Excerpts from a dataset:

Segment Open

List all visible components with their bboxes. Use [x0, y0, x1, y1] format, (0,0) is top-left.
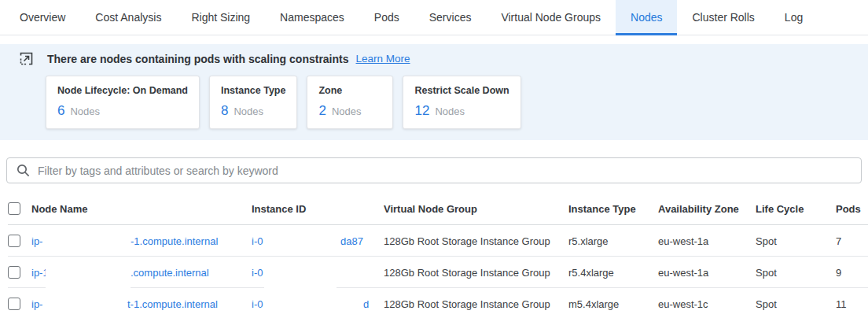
instance-id-prefix: i-0	[252, 298, 263, 310]
learn-more-link[interactable]: Learn More	[356, 53, 410, 65]
tab-virtual-node-groups[interactable]: Virtual Node Groups	[486, 0, 616, 35]
table-header-row: Node Name Instance ID Virtual Node Group…	[0, 192, 868, 225]
card-zone[interactable]: Zone 2 Nodes	[307, 76, 393, 129]
search-input[interactable]	[38, 165, 861, 177]
cell-pods: 7	[836, 235, 868, 247]
cell-availability-zone: eu-west-1a	[658, 267, 756, 279]
card-title: Instance Type	[221, 85, 285, 96]
tab-right-sizing[interactable]: Right Sizing	[176, 0, 265, 35]
tab-bar: Overview Cost Analysis Right Sizing Name…	[0, 0, 868, 35]
header-pods: Pods	[836, 203, 868, 215]
table-row: ip- -1.compute.internal i-0 da87 128Gb R…	[0, 225, 868, 257]
instance-id-link[interactable]: i-0 d	[252, 298, 384, 310]
instance-id-prefix: i-0	[252, 235, 263, 247]
cell-instance-type: r5.xlarge	[568, 235, 658, 247]
tab-namespaces[interactable]: Namespaces	[265, 0, 359, 35]
header-instance-id: Instance ID	[252, 203, 384, 215]
tab-services[interactable]: Services	[414, 0, 487, 35]
cell-virtual-node-group: 128Gb Root Storage Instance Group	[384, 267, 568, 279]
card-unit: Nodes	[435, 105, 465, 117]
instance-id-prefix: i-0	[252, 267, 263, 279]
select-all-checkbox[interactable]	[8, 202, 20, 215]
cell-virtual-node-group: 128Gb Root Storage Instance Group	[384, 298, 568, 310]
nodes-page: Overview Cost Analysis Right Sizing Name…	[0, 0, 868, 318]
table-row: ip-1 .compute.internal i-0 128Gb Root St…	[0, 257, 868, 288]
card-restrict-scale-down[interactable]: Restrict Scale Down 12 Nodes	[403, 76, 520, 129]
node-name-suffix: .compute.internal	[131, 267, 209, 279]
card-title: Restrict Scale Down	[414, 85, 509, 96]
redaction-overlay	[264, 263, 337, 291]
header-life-cycle: Life Cycle	[756, 203, 836, 215]
scale-out-icon	[20, 52, 33, 65]
card-unit: Nodes	[70, 105, 100, 117]
card-title: Node Lifecycle: On Demand	[57, 85, 188, 96]
banner-message: There are nodes containing pods with sca…	[47, 53, 349, 65]
card-count: 8	[221, 103, 228, 119]
header-virtual-node-group: Virtual Node Group	[384, 203, 568, 215]
tab-overview[interactable]: Overview	[5, 0, 80, 35]
node-name-suffix: -1.compute.internal	[131, 235, 218, 247]
cell-pods: 9	[836, 267, 868, 279]
cell-availability-zone: eu-west-1c	[658, 298, 756, 310]
header-instance-type: Instance Type	[568, 203, 658, 215]
instance-id-suffix: da87	[340, 235, 363, 247]
node-name-prefix: ip-	[31, 298, 42, 310]
row-checkbox[interactable]	[8, 266, 20, 279]
cell-pods: 11	[836, 298, 868, 310]
node-name-prefix: ip-	[31, 235, 42, 247]
nodes-table: Node Name Instance ID Virtual Node Group…	[0, 192, 868, 318]
header-node-name: Node Name	[31, 203, 252, 215]
header-availability-zone: Availability Zone	[658, 203, 756, 215]
row-checkbox[interactable]	[8, 235, 20, 247]
card-count: 12	[414, 103, 429, 119]
cell-instance-type: r5.4xlarge	[568, 267, 658, 279]
cell-life-cycle: Spot	[756, 298, 836, 310]
search-icon	[17, 164, 30, 177]
cell-instance-type: m5.4xlarge	[568, 298, 658, 310]
instance-id-suffix: d	[363, 298, 369, 310]
cell-life-cycle: Spot	[756, 235, 836, 247]
card-node-lifecycle[interactable]: Node Lifecycle: On Demand 6 Nodes	[46, 76, 200, 129]
node-name-link[interactable]: ip- -1.compute.internal	[31, 235, 252, 247]
tab-nodes[interactable]: Nodes	[616, 0, 677, 35]
constraint-cards: Node Lifecycle: On Demand 6 Nodes Instan…	[46, 76, 868, 129]
tab-cluster-rolls[interactable]: Cluster Rolls	[677, 0, 769, 35]
tab-cost-analysis[interactable]: Cost Analysis	[80, 0, 176, 35]
node-name-suffix: t-1.compute.internal	[127, 298, 218, 310]
tab-pods[interactable]: Pods	[359, 0, 414, 35]
table-row: ip- t-1.compute.internal i-0 d 128Gb Roo…	[0, 288, 868, 318]
scaling-constraints-banner: There are nodes containing pods with sca…	[0, 44, 868, 140]
node-name-link[interactable]: ip- t-1.compute.internal	[31, 298, 252, 310]
cell-availability-zone: eu-west-1a	[658, 235, 756, 247]
card-count: 2	[318, 103, 326, 119]
cell-virtual-node-group: 128Gb Root Storage Instance Group	[384, 235, 568, 247]
row-checkbox[interactable]	[8, 298, 20, 310]
card-instance-type[interactable]: Instance Type 8 Nodes	[209, 76, 297, 129]
instance-id-link[interactable]: i-0 da87	[252, 235, 384, 247]
card-unit: Nodes	[332, 105, 362, 117]
card-count: 6	[57, 103, 64, 119]
cell-life-cycle: Spot	[756, 267, 836, 279]
filter-search-box	[6, 157, 862, 183]
card-title: Zone	[318, 85, 381, 96]
tab-log[interactable]: Log	[770, 0, 818, 35]
card-unit: Nodes	[234, 105, 263, 117]
redaction-overlay	[46, 263, 131, 291]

Segment Closed

Task details: The data is to be restated word for word, with any pictures set aside.

Task output:
List all visible components with their bboxes. Use [x0, y0, x1, y1] format, (0,0) is top-left.
instance-id-prefix: i-0	[252, 298, 263, 310]
learn-more-link[interactable]: Learn More	[356, 53, 410, 65]
tab-virtual-node-groups[interactable]: Virtual Node Groups	[486, 0, 616, 35]
table-header-row: Node Name Instance ID Virtual Node Group…	[0, 192, 868, 225]
card-zone[interactable]: Zone 2 Nodes	[307, 76, 393, 129]
search-input[interactable]	[38, 165, 861, 177]
cell-pods: 7	[836, 235, 868, 247]
cell-availability-zone: eu-west-1a	[658, 267, 756, 279]
card-title: Instance Type	[221, 85, 285, 96]
tab-right-sizing[interactable]: Right Sizing	[176, 0, 265, 35]
tab-bar: Overview Cost Analysis Right Sizing Name…	[0, 0, 868, 35]
header-pods: Pods	[836, 203, 868, 215]
table-row: ip- -1.compute.internal i-0 da87 128Gb R…	[0, 225, 868, 257]
instance-id-link[interactable]: i-0 d	[252, 298, 384, 310]
instance-id-prefix: i-0	[252, 235, 263, 247]
cell-instance-type: r5.xlarge	[568, 235, 658, 247]
tab-namespaces[interactable]: Namespaces	[265, 0, 359, 35]
header-instance-id: Instance ID	[252, 203, 384, 215]
tab-services[interactable]: Services	[414, 0, 487, 35]
cell-virtual-node-group: 128Gb Root Storage Instance Group	[384, 267, 568, 279]
card-unit: Nodes	[435, 105, 465, 117]
instance-id-prefix: i-0	[252, 267, 263, 279]
select-all-checkbox[interactable]	[8, 202, 20, 215]
cell-virtual-node-group: 128Gb Root Storage Instance Group	[384, 298, 568, 310]
nodes-page: Overview Cost Analysis Right Sizing Name…	[0, 0, 868, 318]
table-row: ip-1 .compute.internal i-0 128Gb Root St…	[0, 257, 868, 288]
card-restrict-scale-down[interactable]: Restrict Scale Down 12 Nodes	[403, 76, 520, 129]
node-name-suffix: .compute.internal	[131, 267, 209, 279]
card-title: Restrict Scale Down	[414, 85, 509, 96]
redaction-overlay	[264, 263, 337, 291]
header-life-cycle: Life Cycle	[756, 203, 836, 215]
scale-out-icon	[20, 52, 33, 65]
card-unit: Nodes	[70, 105, 100, 117]
card-title: Node Lifecycle: On Demand	[57, 85, 188, 96]
banner-message: There are nodes containing pods with sca…	[47, 53, 349, 65]
card-count: 8	[221, 103, 228, 119]
header-virtual-node-group: Virtual Node Group	[384, 203, 568, 215]
tab-overview[interactable]: Overview	[5, 0, 80, 35]
node-name-suffix: -1.compute.internal	[131, 235, 218, 247]
cell-pods: 9	[836, 267, 868, 279]
cell-availability-zone: eu-west-1c	[658, 298, 756, 310]
header-instance-type: Instance Type	[568, 203, 658, 215]
instance-id-suffix: da87	[340, 235, 363, 247]
node-name-prefix: ip-	[31, 298, 42, 310]
row-checkbox[interactable]	[8, 266, 20, 279]
cell-pods: 11	[836, 298, 868, 310]
node-name-prefix: ip-	[31, 235, 42, 247]
nodes-table: Node Name Instance ID Virtual Node Group…	[0, 192, 868, 318]
header-node-name: Node Name	[31, 203, 252, 215]
header-availability-zone: Availability Zone	[658, 203, 756, 215]
row-checkbox[interactable]	[8, 235, 20, 247]
card-count: 12	[414, 103, 429, 119]
cell-instance-type: r5.4xlarge	[568, 267, 658, 279]
cell-life-cycle: Spot	[756, 298, 836, 310]
search-icon	[17, 164, 30, 177]
cell-instance-type: m5.4xlarge	[568, 298, 658, 310]
instance-id-suffix: d	[363, 298, 369, 310]
cell-life-cycle: Spot	[756, 235, 836, 247]
card-node-lifecycle[interactable]: Node Lifecycle: On Demand 6 Nodes	[46, 76, 200, 129]
node-name-link[interactable]: ip- -1.compute.internal	[31, 235, 252, 247]
tab-nodes[interactable]: Nodes	[616, 0, 677, 35]
constraint-cards: Node Lifecycle: On Demand 6 Nodes Instan…	[46, 76, 868, 129]
tab-cluster-rolls[interactable]: Cluster Rolls	[677, 0, 769, 35]
tab-cost-analysis[interactable]: Cost Analysis	[80, 0, 176, 35]
node-name-suffix: t-1.compute.internal	[127, 298, 218, 310]
tab-pods[interactable]: Pods	[359, 0, 414, 35]
table-row: ip- t-1.compute.internal i-0 d 128Gb Roo…	[0, 288, 868, 318]
scaling-constraints-banner: There are nodes containing pods with sca…	[0, 44, 868, 140]
node-name-link[interactable]: ip- t-1.compute.internal	[31, 298, 252, 310]
cell-availability-zone: eu-west-1a	[658, 235, 756, 247]
card-count: 2	[318, 103, 326, 119]
cell-virtual-node-group: 128Gb Root Storage Instance Group	[384, 235, 568, 247]
row-checkbox[interactable]	[8, 298, 20, 310]
card-instance-type[interactable]: Instance Type 8 Nodes	[209, 76, 297, 129]
instance-id-link[interactable]: i-0 da87	[252, 235, 384, 247]
card-unit: Nodes	[332, 105, 362, 117]
card-count: 6	[57, 103, 64, 119]
cell-life-cycle: Spot	[756, 267, 836, 279]
filter-search-box	[6, 157, 862, 183]
card-title: Zone	[318, 85, 381, 96]
tab-log[interactable]: Log	[770, 0, 818, 35]
card-unit: Nodes	[234, 105, 263, 117]
redaction-overlay	[46, 263, 131, 291]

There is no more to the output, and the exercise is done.